Step 3.3: For a program slice that does not contain a vulnerability statement, determine the cluster center to which the preset special embedding in the vulnerability dictionary belongs, and splice the compressed statement embedding of the program slice that does not contain a vulnerability statement with the determined cluster center to obtain the first splicing vector.

5. The slice-level feature-driven software vulnerability accurate detection method according to claim 1 is characterized in that the vulnerability detection model comprises: a plurality of cascaded Transformer Encoder modules, and a classifier connected to the last Transformer Encoder module, the classifier comprising a parallel statement-level prediction branch and a slice-level prediction branch, wherein:

The cascaded multiple Transformer Encoder modules are used to perform feature learning on the first concatenated vector to obtain a correlation feature matrix;

The statement-level prediction branch is used to perform statement-level prediction according to the association feature matrix to obtain the vulnerability prediction probability of each statement of the program slice;

The slice-level prediction branch is used to perform slice-level prediction according to the associated feature matrix to obtain the vulnerability prediction probability of the program slice.

6. The slice-level feature-driven software vulnerability accurate detection method according to claim 5, characterized in that the statement-level prediction branch comprises a cascaded first Dropout layer, a first fully connected layer, a first activation layer, a second Dropout layer, and a second fully connected layer;

The slice-level prediction branch includes a cascaded GRU unit, a vector compression layer, a third Dropout layer, a third fully connected layer, a second activation layer, a fourth Dropout layer and a fourth fully connected layer.

7. The slice-level feature-driven software vulnerability accurate detection method according to claim 1, wherein step 5 comprises:

Step 5.1: performing program slicing processing on the program to be tested to obtain multiple program slices to be tested, and performing word segmentation processing, vocabulary embedding and first sentence embedding on each program slice to be tested in sequence to obtain the first sentence embedding of the program slice to be tested;

Step 5.2: concatenate the first statement embedding of the program slice to be tested with each cluster center in the vulnerability dictionary to obtain a corresponding second concatenation vector;

Step 5.3: input the second concatenated vector into the trained vulnerability detection model to obtain the vulnerability prediction probability of each statement of the program slice to be tested and the vulnerability prediction probability of the program slice to be tested;

Step 5.4: Obtaining a vulnerability prediction result of the program to be tested according to the vulnerability prediction probability of each slice of the program to be tested;

Step 5.5: For a program to be tested that has vulnerabilities, determine a vulnerability statement prediction result of the program to be tested according to the vulnerability prediction probability of each statement of each slice of the program to be tested.

8. The slice-level feature-driven software vulnerability accurate detection method according to claim 7, wherein step 5.4 comprises:

According to the vulnerability prediction probability of each slice of the program to be tested, a maximum value of the vulnerability prediction probability is determined.

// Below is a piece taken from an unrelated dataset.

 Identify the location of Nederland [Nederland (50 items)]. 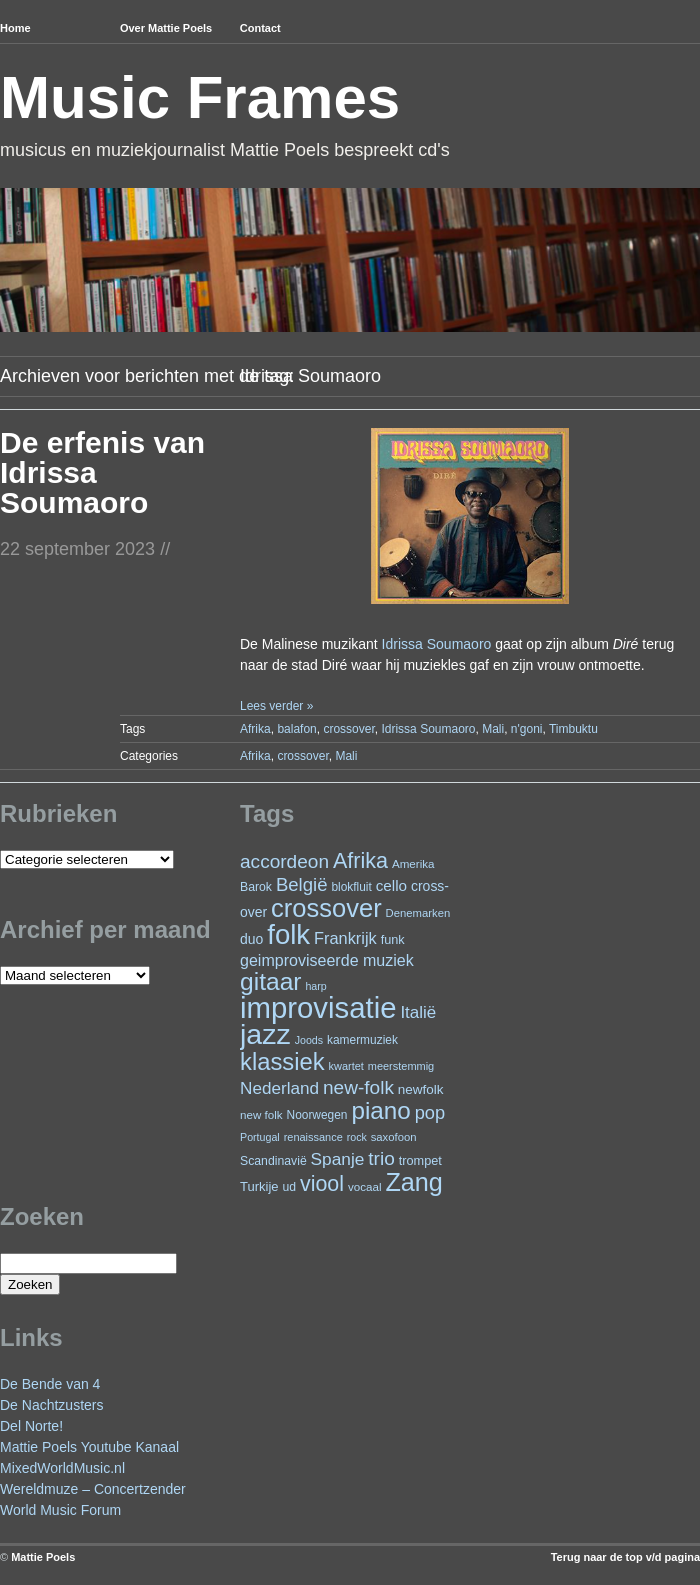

If the maximum value is greater than a preset threshold, the program to be tested has a vulnerability; otherwise, the program to be tested does not have a vulnerability.

9. The slice-level feature-driven software vulnerability accurate detection method according to claim 7, wherein step 5.5 comprises:

For a program under test with vulnerabilities, K statements with the highest vulnerability prediction probabilities are selected according to the vulnerability prediction probability of each statement in each slice of the program under test as the vulnerability statement prediction results of the program under test.